En cama, Chemín escuchó por fin la campana. Muy despacio, con el acento de un cantor ciego, la campana de la parroquia decía Gan dón, Gan dón.
Su hijo, su querido Yeyé, abrió la puerta de la habitación y le dijo en la penumbra: ¿Sabes, papá? Dicen que Gandón ha muerto.
Él abrió mucho los ojos para abrazar a su hijo con la mirada. Escuchaba su voz cada vez más lejos, por más que él se le acercaba y lo llamaba a gritos.
¡Papá! ¡Papá! ¿Qué tienes, papá? ¡Por Dios, papá!
Volaba, volaba envuelto en el terciopelo del enjambre. ¿Por qué dejaban la colmena? ¿Por qué las abejas no se quedaban en la rama del nogal? Quiso preguntar algo más, pero la vieja reina estaba sorda.
La novia de Liberto
Mi amigo Eloy tenía un muñeco de ventrílocuo al que llamaban Liberto.

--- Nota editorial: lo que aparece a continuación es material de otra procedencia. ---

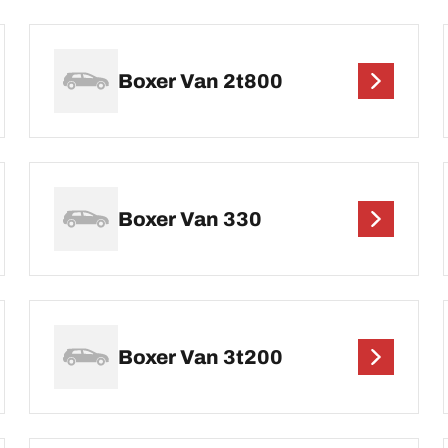
Boxer Van 2t800
Boxer Van 330
Boxer Van 3t200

Vestía, el muñeco, un pantalón de peto de color azul, de tela de mahón, y una camisa de franela a cuadros rojos y blancos. Liberto vivía en una maleta. Allí pasó muchísimos años sin ver la luz, como un topo en el desván, después de que hubiese desaparecido su verdadero dueño, un tío abuelo de Eloy, conocido por Rubí, que tenía ese don de hablar con la barriga y sin mover los labios.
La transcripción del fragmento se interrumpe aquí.